The blurring of Party-List concept

OFF TANGENT - Aven Piramide -

The party-list concept of representation has, of late, caught my attention. I believe we are now the fifth term of its implementation. Rather than the issue getting clear by practice, it has gotten blurred. And the names of the nominees of the different party-list groups have so much to do with my disorientation. At the very least, these names seem to suggest that the concept, at this stage, has to be revisited, if only to achieve the constitutional objective when it was first introduced to our constitution by its main sponsor, then Commissioner Christian Monsod.

Much of the discussion of the Constitutional Commission on the matter of party-list pointed to the representation of the disadvantaged sectors of society. If democracy were to rule our land, those sectors of our social structure that, for absence of connection with powerful political parties, could not hope to send their representatives to the halls of congress, had to be represented. To address their concerns, their voices must be heard. And the best way to ensure that someone who comes from their ranks carries their sentiments, the party-list mechanism is grafted into our fundamental law.

So, we have seen the birth of a number of those groups claiming to belong to the disadvantaged sector. We had, for instance, the PROMDI, at the head of which then was our very own former Gov. Lito Osmeña, now a senatorial aspirant who has my vote. As I understood it, the term apparently arose out of the discriminatory tag assigned by city residents (meaning top bureaucrats and the elites in Manila) to people "from the province" for the latter's seeming innocent ways.
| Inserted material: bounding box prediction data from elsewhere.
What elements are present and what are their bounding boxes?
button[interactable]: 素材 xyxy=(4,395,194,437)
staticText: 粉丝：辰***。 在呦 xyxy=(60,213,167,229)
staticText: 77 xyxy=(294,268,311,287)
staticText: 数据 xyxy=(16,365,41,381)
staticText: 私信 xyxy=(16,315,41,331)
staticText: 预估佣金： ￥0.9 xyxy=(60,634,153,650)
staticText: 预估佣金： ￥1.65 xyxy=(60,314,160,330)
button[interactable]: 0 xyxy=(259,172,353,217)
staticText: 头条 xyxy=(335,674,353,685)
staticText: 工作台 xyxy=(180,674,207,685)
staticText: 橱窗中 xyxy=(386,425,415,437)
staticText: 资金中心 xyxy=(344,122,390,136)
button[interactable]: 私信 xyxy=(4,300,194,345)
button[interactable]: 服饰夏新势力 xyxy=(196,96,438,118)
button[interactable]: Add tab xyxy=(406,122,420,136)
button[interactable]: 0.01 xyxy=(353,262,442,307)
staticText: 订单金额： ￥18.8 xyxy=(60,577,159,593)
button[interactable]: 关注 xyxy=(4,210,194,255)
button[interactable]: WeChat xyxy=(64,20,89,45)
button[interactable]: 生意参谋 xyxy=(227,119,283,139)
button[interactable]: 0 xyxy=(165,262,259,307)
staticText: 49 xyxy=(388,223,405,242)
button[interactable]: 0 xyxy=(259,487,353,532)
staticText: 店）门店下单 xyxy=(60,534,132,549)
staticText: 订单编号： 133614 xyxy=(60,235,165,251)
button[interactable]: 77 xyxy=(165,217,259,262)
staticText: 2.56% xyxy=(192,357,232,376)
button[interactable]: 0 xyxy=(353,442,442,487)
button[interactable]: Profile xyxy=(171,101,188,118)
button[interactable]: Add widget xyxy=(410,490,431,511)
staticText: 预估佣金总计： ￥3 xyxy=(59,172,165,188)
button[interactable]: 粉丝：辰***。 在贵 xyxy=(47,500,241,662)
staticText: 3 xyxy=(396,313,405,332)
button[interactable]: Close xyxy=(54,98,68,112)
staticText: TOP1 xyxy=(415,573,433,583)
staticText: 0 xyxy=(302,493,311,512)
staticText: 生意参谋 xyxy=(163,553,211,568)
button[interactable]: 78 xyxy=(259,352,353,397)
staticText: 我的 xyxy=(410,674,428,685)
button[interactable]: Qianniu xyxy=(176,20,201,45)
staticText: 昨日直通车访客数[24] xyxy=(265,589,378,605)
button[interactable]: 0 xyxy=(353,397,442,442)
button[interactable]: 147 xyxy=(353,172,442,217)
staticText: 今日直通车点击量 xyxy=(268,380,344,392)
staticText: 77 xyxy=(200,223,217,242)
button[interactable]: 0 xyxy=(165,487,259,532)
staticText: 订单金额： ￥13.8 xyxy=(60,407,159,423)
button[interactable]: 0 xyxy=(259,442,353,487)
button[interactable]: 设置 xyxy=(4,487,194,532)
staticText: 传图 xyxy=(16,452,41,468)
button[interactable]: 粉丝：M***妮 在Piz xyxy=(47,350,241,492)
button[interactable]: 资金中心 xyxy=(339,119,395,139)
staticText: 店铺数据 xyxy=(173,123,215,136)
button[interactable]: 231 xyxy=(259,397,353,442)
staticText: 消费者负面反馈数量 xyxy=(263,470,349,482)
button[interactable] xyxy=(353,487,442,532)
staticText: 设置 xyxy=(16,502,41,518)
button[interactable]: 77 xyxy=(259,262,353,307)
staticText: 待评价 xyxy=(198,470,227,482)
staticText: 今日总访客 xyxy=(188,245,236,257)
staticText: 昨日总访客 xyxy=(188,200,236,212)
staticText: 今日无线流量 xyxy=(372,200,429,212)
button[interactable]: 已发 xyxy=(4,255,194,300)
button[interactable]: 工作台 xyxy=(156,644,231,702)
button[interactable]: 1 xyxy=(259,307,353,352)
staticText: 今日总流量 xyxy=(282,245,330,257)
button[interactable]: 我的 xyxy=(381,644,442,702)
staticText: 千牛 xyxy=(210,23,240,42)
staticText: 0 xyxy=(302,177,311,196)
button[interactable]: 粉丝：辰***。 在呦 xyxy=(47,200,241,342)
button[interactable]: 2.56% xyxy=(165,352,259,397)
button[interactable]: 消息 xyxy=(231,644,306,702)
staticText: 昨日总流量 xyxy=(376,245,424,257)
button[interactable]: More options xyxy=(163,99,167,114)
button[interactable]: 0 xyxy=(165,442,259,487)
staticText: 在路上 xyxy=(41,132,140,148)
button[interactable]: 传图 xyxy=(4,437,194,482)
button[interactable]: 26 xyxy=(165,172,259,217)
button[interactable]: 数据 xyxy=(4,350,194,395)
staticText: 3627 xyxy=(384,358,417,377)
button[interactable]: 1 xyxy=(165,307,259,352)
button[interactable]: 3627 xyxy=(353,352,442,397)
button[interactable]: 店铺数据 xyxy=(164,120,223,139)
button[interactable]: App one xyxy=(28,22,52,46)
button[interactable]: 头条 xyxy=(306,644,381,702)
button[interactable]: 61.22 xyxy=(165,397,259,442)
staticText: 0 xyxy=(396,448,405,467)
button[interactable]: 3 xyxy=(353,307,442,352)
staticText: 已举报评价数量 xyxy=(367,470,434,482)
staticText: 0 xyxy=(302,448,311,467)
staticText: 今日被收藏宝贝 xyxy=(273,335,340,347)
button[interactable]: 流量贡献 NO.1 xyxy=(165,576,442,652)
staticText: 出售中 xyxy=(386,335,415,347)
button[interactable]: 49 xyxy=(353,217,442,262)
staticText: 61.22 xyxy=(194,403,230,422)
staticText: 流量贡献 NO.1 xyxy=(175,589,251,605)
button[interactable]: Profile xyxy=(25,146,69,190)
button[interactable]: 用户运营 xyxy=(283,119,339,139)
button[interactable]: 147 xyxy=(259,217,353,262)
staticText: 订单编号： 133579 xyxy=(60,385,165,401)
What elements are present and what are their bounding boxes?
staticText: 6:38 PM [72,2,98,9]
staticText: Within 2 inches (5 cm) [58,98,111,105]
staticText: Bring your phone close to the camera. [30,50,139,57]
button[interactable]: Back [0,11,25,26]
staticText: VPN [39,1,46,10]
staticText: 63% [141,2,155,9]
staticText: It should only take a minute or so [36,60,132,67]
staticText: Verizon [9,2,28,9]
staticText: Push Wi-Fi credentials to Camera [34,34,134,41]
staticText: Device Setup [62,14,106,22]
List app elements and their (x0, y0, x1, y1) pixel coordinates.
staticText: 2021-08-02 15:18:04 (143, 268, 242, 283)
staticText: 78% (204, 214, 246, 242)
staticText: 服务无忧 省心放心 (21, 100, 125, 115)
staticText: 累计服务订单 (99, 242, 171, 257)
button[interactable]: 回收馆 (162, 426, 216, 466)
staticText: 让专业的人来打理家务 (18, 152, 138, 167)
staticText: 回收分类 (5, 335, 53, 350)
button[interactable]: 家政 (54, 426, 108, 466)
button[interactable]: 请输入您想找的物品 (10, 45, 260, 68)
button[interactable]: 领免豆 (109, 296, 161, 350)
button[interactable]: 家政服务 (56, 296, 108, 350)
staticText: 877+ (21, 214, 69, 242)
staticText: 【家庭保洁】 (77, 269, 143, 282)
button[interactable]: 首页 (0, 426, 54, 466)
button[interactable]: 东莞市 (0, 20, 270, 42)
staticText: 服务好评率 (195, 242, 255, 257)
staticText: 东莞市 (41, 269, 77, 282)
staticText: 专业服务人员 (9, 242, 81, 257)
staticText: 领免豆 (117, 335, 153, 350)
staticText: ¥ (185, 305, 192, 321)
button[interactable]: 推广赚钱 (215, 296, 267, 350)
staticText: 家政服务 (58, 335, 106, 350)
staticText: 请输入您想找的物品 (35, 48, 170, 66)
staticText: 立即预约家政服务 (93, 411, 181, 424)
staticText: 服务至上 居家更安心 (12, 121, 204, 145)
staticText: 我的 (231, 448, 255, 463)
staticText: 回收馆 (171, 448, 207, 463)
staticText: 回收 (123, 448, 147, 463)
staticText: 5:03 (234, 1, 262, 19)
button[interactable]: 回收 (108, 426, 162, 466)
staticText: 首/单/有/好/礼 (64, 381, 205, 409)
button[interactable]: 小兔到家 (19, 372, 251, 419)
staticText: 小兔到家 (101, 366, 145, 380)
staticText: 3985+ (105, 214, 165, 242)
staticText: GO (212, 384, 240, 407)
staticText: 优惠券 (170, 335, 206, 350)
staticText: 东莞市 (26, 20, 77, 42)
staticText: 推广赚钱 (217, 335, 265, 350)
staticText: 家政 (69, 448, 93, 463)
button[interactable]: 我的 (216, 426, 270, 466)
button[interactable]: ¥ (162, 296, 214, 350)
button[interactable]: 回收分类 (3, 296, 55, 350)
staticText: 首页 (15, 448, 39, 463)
The suggestion was that the ways of the "provinciano" were so very differently inferior from those city-bred that the former need to be represented in Congress. I could not disagree.
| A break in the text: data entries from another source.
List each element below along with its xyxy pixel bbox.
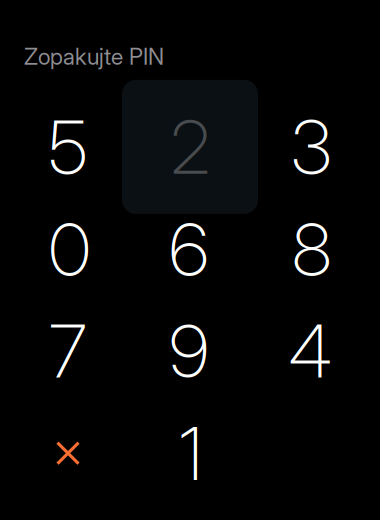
staticText: 2 [170,103,210,191]
button[interactable]: 7 [7,300,129,402]
button[interactable]: 5 [7,96,129,198]
staticText: Zopakujte PIN [24,43,164,70]
staticText: 1 [179,409,203,498]
staticText: 0 [48,205,90,294]
staticText: 5 [48,102,88,191]
staticText: 4 [288,306,332,395]
staticText: 3 [291,102,332,191]
staticText: 6 [169,205,209,294]
button[interactable]: 6 [128,198,250,300]
staticText: 8 [292,205,332,294]
button[interactable]: 3 [250,96,372,198]
button[interactable]: 4 [249,300,371,402]
staticText: 7 [49,306,87,395]
button[interactable]: 1 [130,402,252,504]
button[interactable]: Zrušiť [7,402,129,504]
button[interactable]: 0 [8,198,130,300]
staticText: 9 [169,306,209,395]
button[interactable]: 8 [251,198,373,300]
button[interactable]: 2 [122,78,258,212]
button[interactable]: 9 [128,300,250,402]
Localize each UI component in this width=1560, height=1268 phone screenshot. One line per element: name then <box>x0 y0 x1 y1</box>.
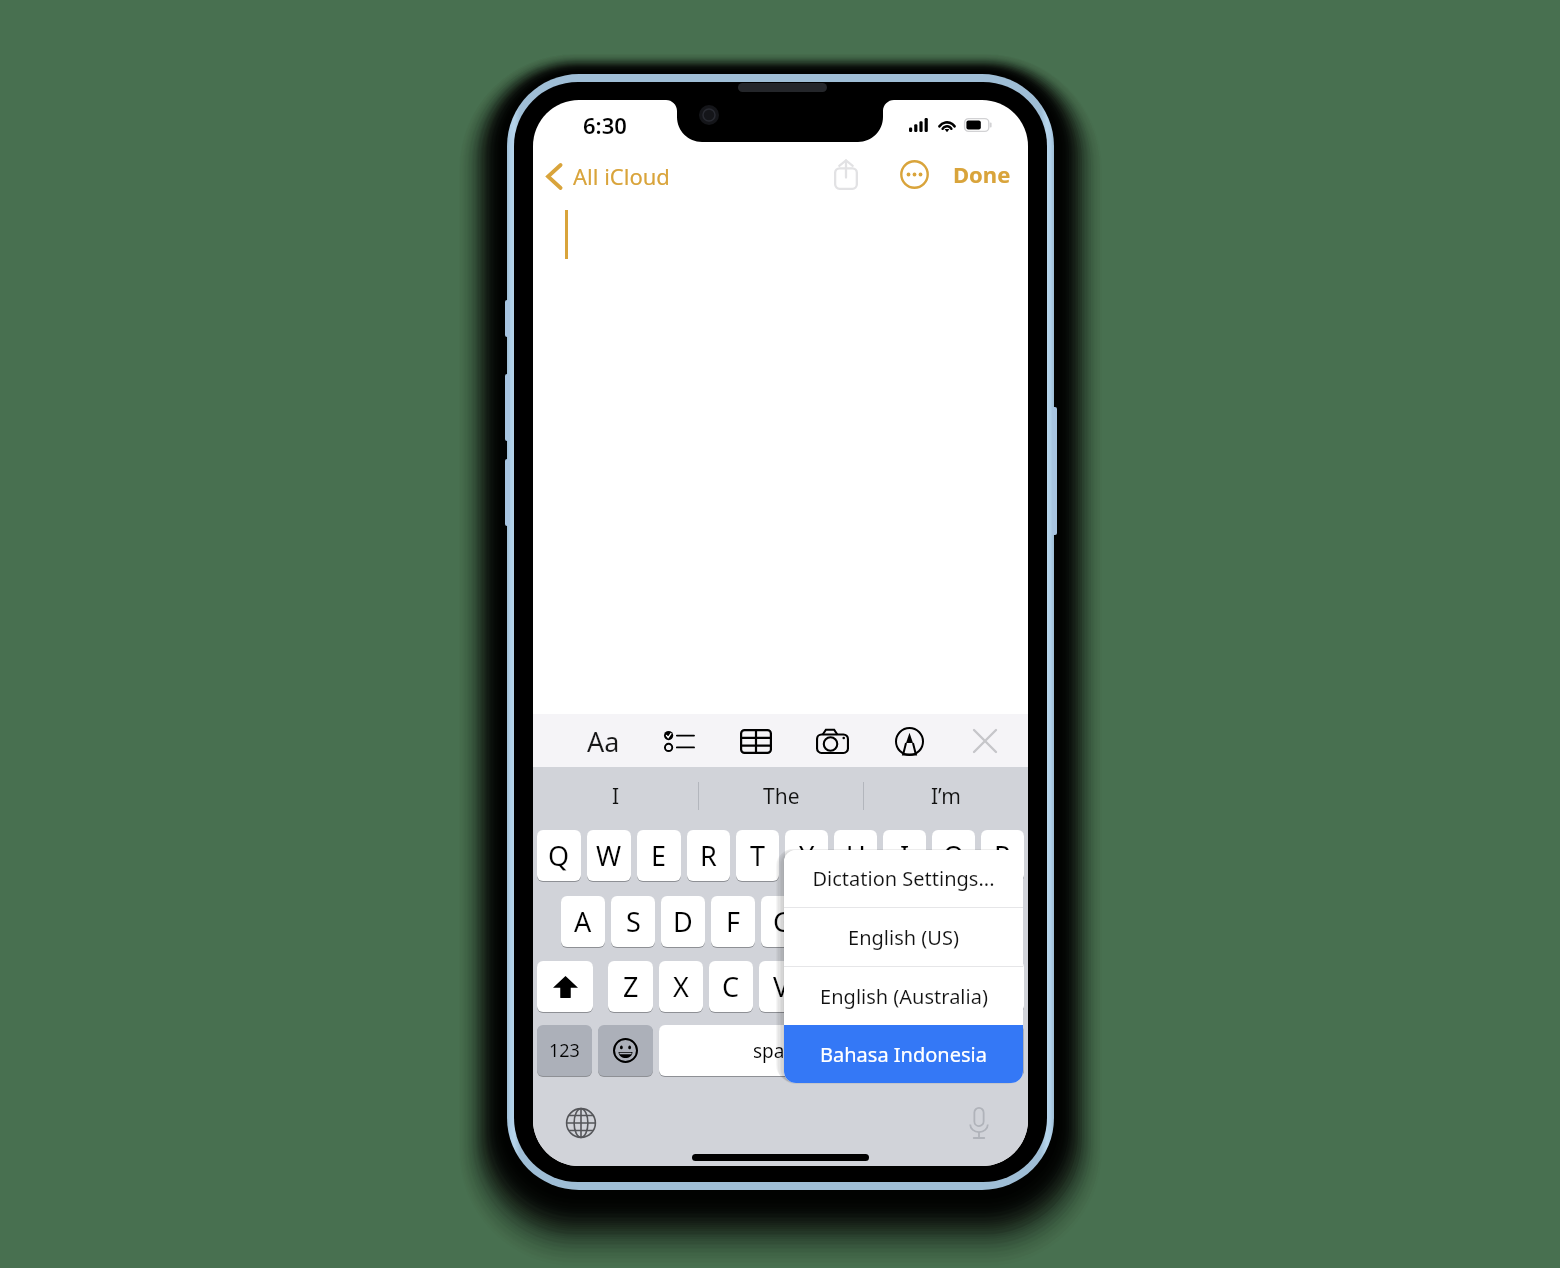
staticText: 6:30 <box>583 110 627 140</box>
staticText: X <box>673 968 689 1005</box>
staticText: Y <box>799 837 815 874</box>
button[interactable]: P <box>981 830 1024 881</box>
button[interactable]: Table <box>734 719 778 763</box>
staticText: I <box>612 782 620 811</box>
staticText: English (Australia) <box>820 983 988 1010</box>
staticText: Dictation Settings... <box>812 865 995 892</box>
staticText: C <box>722 968 740 1005</box>
button[interactable]: X <box>659 961 703 1012</box>
button[interactable]: V <box>759 961 803 1012</box>
staticText: return <box>937 1038 991 1063</box>
button[interactable]: return <box>904 1025 1024 1076</box>
button[interactable]: K <box>908 896 951 947</box>
button[interactable]: Change keyboard <box>559 1101 603 1145</box>
staticText: The <box>763 782 800 811</box>
staticText: R <box>700 837 717 874</box>
button[interactable]: Y <box>785 830 828 881</box>
button[interactable]: E <box>637 830 681 881</box>
staticText: K <box>921 903 938 940</box>
button[interactable]: M <box>909 961 953 1012</box>
staticText: S <box>626 903 641 940</box>
button[interactable]: Dictate <box>957 1101 1001 1145</box>
button[interactable]: Checklist <box>657 719 701 763</box>
staticText: All iCloud <box>573 161 670 191</box>
staticText: O <box>943 837 965 874</box>
button[interactable]: F <box>711 896 755 947</box>
button[interactable]: B <box>809 961 853 1012</box>
button[interactable]: Backspace <box>968 961 1024 1012</box>
staticText: P <box>994 837 1011 874</box>
button[interactable]: Done <box>950 159 1014 189</box>
button[interactable]: space <box>659 1025 898 1076</box>
staticText: Z <box>623 968 639 1005</box>
button[interactable]: D <box>661 896 705 947</box>
button[interactable]: The <box>699 771 863 821</box>
button[interactable]: R <box>687 830 730 881</box>
staticText: I’m <box>931 782 961 811</box>
staticText: L <box>971 903 986 940</box>
button[interactable]: Shift <box>537 961 593 1012</box>
button[interactable]: L <box>957 896 1000 947</box>
staticText: 123 <box>549 1038 580 1063</box>
button[interactable]: N <box>859 961 903 1012</box>
staticText: V <box>773 968 790 1005</box>
staticText: space <box>753 1038 805 1064</box>
button[interactable]: I <box>533 771 698 821</box>
staticText: B <box>822 968 840 1005</box>
button[interactable]: A <box>561 896 605 947</box>
button[interactable]: S <box>611 896 655 947</box>
button[interactable]: Aa <box>581 719 625 763</box>
staticText: J <box>877 903 885 940</box>
button[interactable]: Z <box>608 961 653 1012</box>
staticText: D <box>673 903 693 940</box>
staticText: English (US) <box>848 924 959 951</box>
staticText: Bahasa Indonesia <box>820 1041 987 1068</box>
button[interactable]: J <box>859 896 902 947</box>
button[interactable]: Camera <box>810 719 854 763</box>
button[interactable]: English (US) <box>784 908 1023 966</box>
staticText: G <box>773 903 793 940</box>
staticText: T <box>750 837 766 874</box>
button[interactable]: C <box>709 961 753 1012</box>
staticText: F <box>726 903 741 940</box>
button[interactable]: More options <box>894 154 934 194</box>
button[interactable]: I <box>883 830 926 881</box>
button[interactable]: U <box>834 830 877 881</box>
button[interactable]: Share <box>825 154 867 194</box>
button[interactable]: Emoji <box>598 1025 653 1076</box>
staticText: U <box>846 837 866 874</box>
button[interactable]: Close <box>963 719 1007 763</box>
staticText: E <box>651 837 667 874</box>
staticText: I <box>900 837 910 874</box>
staticText: N <box>871 968 892 1005</box>
staticText: Done <box>953 159 1011 189</box>
staticText: M <box>919 968 944 1005</box>
button[interactable]: H <box>810 896 853 947</box>
button[interactable]: O <box>932 830 975 881</box>
button[interactable]: All iCloud <box>546 156 670 196</box>
button[interactable]: Markup <box>887 719 931 763</box>
button[interactable]: G <box>761 896 804 947</box>
button[interactable]: I’m <box>864 771 1028 821</box>
staticText: W <box>596 837 622 874</box>
staticText: H <box>821 903 842 940</box>
button[interactable]: 123 <box>537 1025 592 1076</box>
button[interactable]: English (Australia) <box>784 967 1023 1025</box>
staticText: Aa <box>587 723 620 760</box>
staticText: A <box>574 903 592 940</box>
button[interactable]: Dictation Settings... <box>784 850 1023 907</box>
button[interactable]: T <box>736 830 779 881</box>
button[interactable]: Bahasa Indonesia <box>784 1025 1023 1083</box>
button[interactable]: Q <box>537 830 581 881</box>
staticText: Q <box>548 837 570 874</box>
button[interactable]: W <box>587 830 631 881</box>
It is, thus, not surprising that the law eventually implementing the party-list concept of representation had to be careful in its language. It provided that the person to be nominated as a party-list representative must, among other qualifications, be a bonafide member of the party or organization which he seeks to represent.

Indeed, the Supreme Court ruled that the intention of the 1986 Constitutional Commission and of the implementing statute, Republic Act 7941 was to limit participation to parties or organizations representing the "marginalized and underprivileged". The words of the court were very touching. In part, it said that "(t)he party-list system is a social justice tool designed x x x to give more law to the great masses of our people who have less in life". How truly democratic!

But, our great jurists could not have foreseen the bastardization of the concept. While they cherished the idea of giving some chance to those "marginalized and underprivileged" to be heard in the halls of congress, they did not see that, in reality, those who belong to the most powerful sectors of our society would, by reason of their economic and social situation, eventually ease those who have less in life out of their intended representation.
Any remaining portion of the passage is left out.